Mario Alberto Perdomo

[Lunes, 24 de septiembre de 2007]

 

 

 

 

 

 

 

 

El grito está lanzado. Pretendida m anifestación vehemente de un ficticio sentimiento general, viene siendo emitida por el editorialista y propietario de el periódico El Día, a la par que ha dado alas al histórico dirigente independentista Antonio Cubillo para formular su proyecto soberanista. Casi de inmediato, han proliferado las pintadas con mensajes emancipadores compitiendo inútilmente con los graffitis, pues estos son mucho más certeros y potentes a la hora de expresar la nueva iconografía popular. Junto a las pintadas, han brotado los carteles, colocados en lugares muy visibles. Así que el grito está lanzado, patria y libertad, expresando una inclinación caribeña por los postulados políticos. Tenemos plan y tiene la pinta de ser un movimiento defensivo a pesar de que se presente como espontáneo rebrote.

Adelanto que no conozco otra patria que mi corazón desde una humanidad compartida. Me parece estupendo que cada cual luche por sus ideas, incluyendo la independencia de las Islas y la construcción de un estado nuevo. No obstante, y viniendo de donde viene el nuevo brote, me invade una sensación de extrañeza y no puedo leerlo más que en clave coyuntural, relacionándolo con el declive de la posición electoral y política de CC, su pacto con el PP en el Archipiélago y la apelación a la confrontación con Madrid como táctica a corto plazo. El eternamente fructífero recurso al sentimiento como propuesta ideológica.

Me parece preocupante, sin embargo, que como consecuencia de todo ello lleguen a reproducirse tensiones en la convivencia institucional, política y en las relaciones sociales y personales.

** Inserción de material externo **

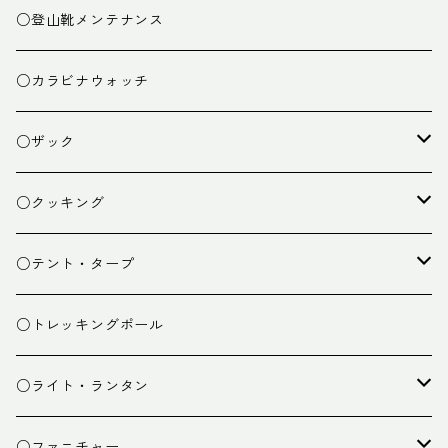
○登山靴メンテナンス
○カラビナウォッチ
○ザック
ザック
○クッキング
スタッフバッグ
クッカー
○テント・タープ
ザック小物
バーナー
テント
○トレッキングポール
カトラリー
タープ
○ライト・ランタン
クッキング小物
ペグ・ハンマー・小物
ライト
○ファニチャー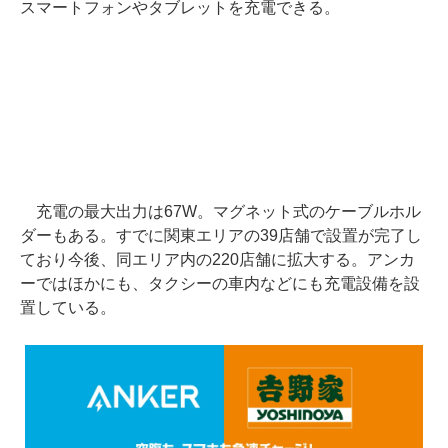
スマートフォンやタブレットを充電できる。
充電の最大出力は67W。マグネット式のケーブルホル
ダーもある。すでに関東エリアの39店舗で設置が完了し
ており今後、同エリア内の220店舗に拡大する。アンカ
ーではほかにも、タクシーの車内などにも充電設備を設
置している。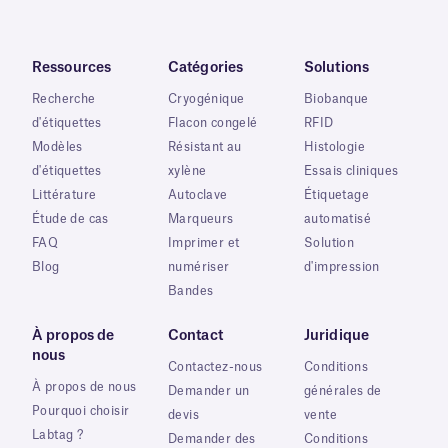
Ressources
Catégories
Solutions
Recherche
Cryogénique
Biobanque
d'étiquettes
Flacon congelé
RFID
Modèles
Résistant au
Histologie
d'étiquettes
xylène
Essais cliniques
Littérature
Autoclave
Étiquetage
Étude de cas
Marqueurs
automatisé
FAQ
Imprimer et
Solution
Blog
numériser
d'impression
Bandes
À propos de
Contact
Juridique
nous
Contactez-nous
Conditions
À propos de nous
Demander un
générales de
Pourquoi choisir
devis
vente
Labtag ?
Demander des
Conditions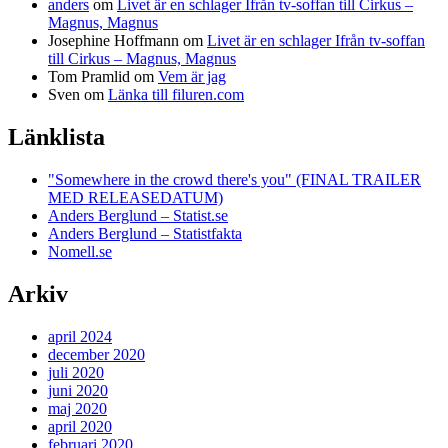
anders
om
Livet är en schlager Ifrån tv-soffan till Cirkus –
Magnus, Magnus
Josephine Hoffmann
om
Livet är en schlager Ifrån tv-soffan
till Cirkus – Magnus, Magnus
Tom Pramlid
om
Vem är jag
Sven
om
Länka till filuren.com
Länklista
"Somewhere in the crowd there's you" (FINAL TRAILER
MED RELEASEDATUM)
Anders Berglund – Statist.se
Anders Berglund – Statistfakta
Nomell.se
Arkiv
april 2024
december 2020
juli 2020
juni 2020
maj 2020
april 2020
februari 2020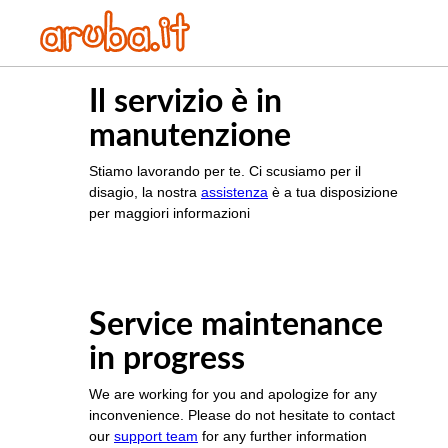
Il servizio è in
manutenzione
Stiamo lavorando per te. Ci scusiamo per il
disagio, la nostra
assistenza
è a tua disposizione
per maggiori informazioni
Service maintenance
in progress
We are working for you and apologize for any
inconvenience. Please do not hesitate to contact
our
support team
for any further information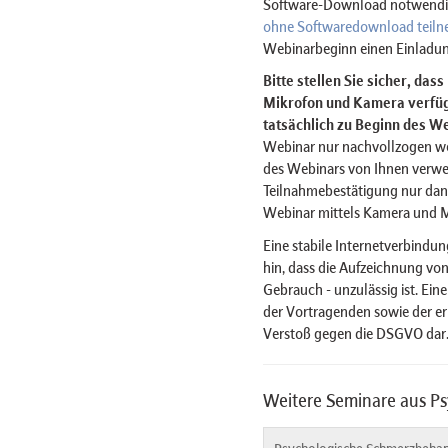
Software-Download notwendig 
ohne Softwaredownload teil
Webinarbeginn einen Einladun
Bitte stellen Sie sicher, das
Mikrofon und Kamera verfügt
tatsächlich zu Beginn des We
Webinar nur nachvollzogen w
des Webinars von Ihnen verwe
Teilnahmebestätigung nur dan
Webinar mittels Kamera und 
Eine stabile Internetverbindun
hin, dass die Aufzeichnung von
Gebrauch - unzulässig ist. Ein
der Vortragenden sowie der er
Verstoß gegen die DSGVO dar
Weitere Seminare aus P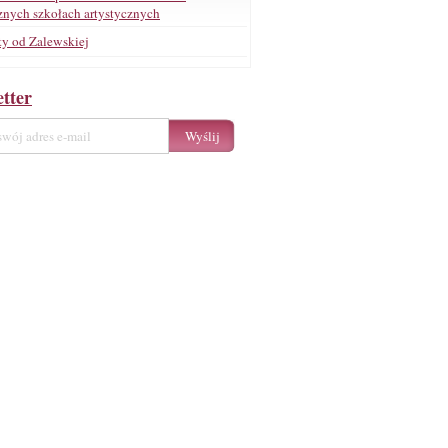
znych szkołach artystycznych
ty od Zalewskiej
tter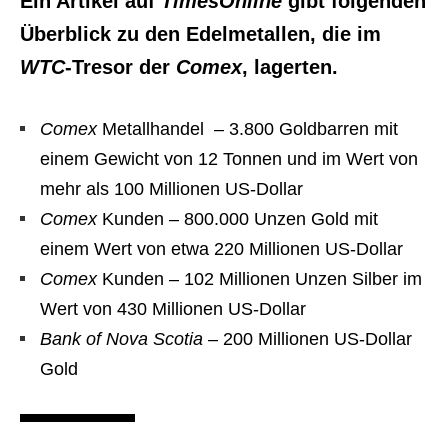
Ein Artikel auf
TimesOnline
gibt folgenden
Überblick zu den Edelmetallen, die im
WTC
-Tresor der
Comex
, lagerten.
Comex
Metallhandel – 3.800 Goldbarren mit
einem Gewicht von 12 Tonnen und im Wert von
mehr als 100 Millionen US-Dollar
Comex
Kunden – 800.000 Unzen Gold mit
einem Wert von etwa 220 Millionen US-Dollar
Comex
Kunden – 102 Millionen Unzen Silber im
Wert von 430 Millionen US-Dollar
Bank of Nova Scotia
– 200 Millionen US-Dollar
Gold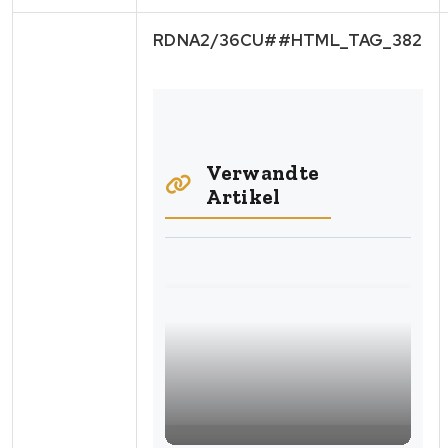
RDNA2/36CU##HTML_TAG_382
Verwandte
Artikel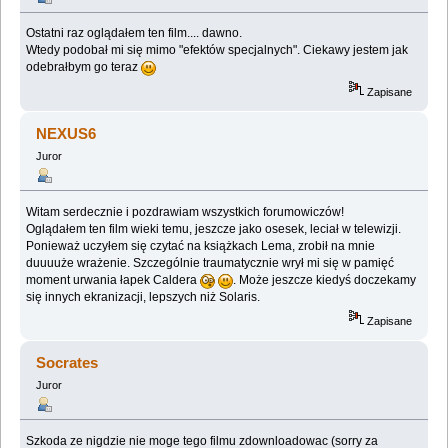
Ostatni raz oglądałem ten film.... dawno.
Wtedy podobał mi się mimo "efektów specjalnych". Ciekawy jestem jak
odebrałbym go teraz
Zapisane
NEXUS6
Juror
Witam serdecznie i pozdrawiam wszystkich forumowiczów!
Oglądałem ten film wieki temu, jeszcze jako osesek, leciał w telewizji.
Ponieważ uczyłem się czytać na książkach Lema, zrobił na mnie
duuuuże wrażenie. Szczególnie traumatycznie wrył mi się w pamięć
moment urwania łapek Caldera
. Może jeszcze kiedyś doczekamy
się innych ekranizacji, lepszych niż Solaris.
Zapisane
Socrates
Juror
Szkoda ze nigdzie nie moge tego filmu zdownloadowac (sorry za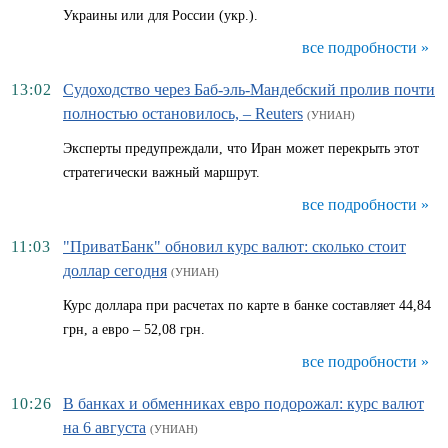
Украины или для России (укр.).
все подробности »
13:02
Судоходство через Баб-эль-Мандебский пролив почти
полностью остановилось, – Reuters
(УНИАН)
Эксперты предупреждали, что Иран может перекрыть этот
стратегически важный маршрут.
все подробности »
11:03
"ПриватБанк" обновил курс валют: сколько стоит
доллар сегодня
(УНИАН)
Курс доллара при расчетах по карте в банке составляет 44,84
грн, а евро – 52,08 грн.
все подробности »
10:26
В банках и обменниках евро подорожал: курс валют
на 6 августа
(УНИАН)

Ya sabes, desde godo de mierda a apresado por el síndrome del colonizado, pasando por la conversión de los antagonismos dentro-fuera y bueno-malo en discurso absoluto y único. La convivencia corre riesgo de deteriorarse con el fin de calentar el ambiente para plantear reivindicaciones de máximos con la intención de alcanzar objetivos intermedios, como un Estatuto de Autonomía corrientito, un nuevo plan de financiación del Estado para Canarias y, colateralmente, desde la mejora de los resultados electorales de los postulados nacionalistas a la desviación de la atención de la problemática interna hacia lo de fuera. Pues nada, toca.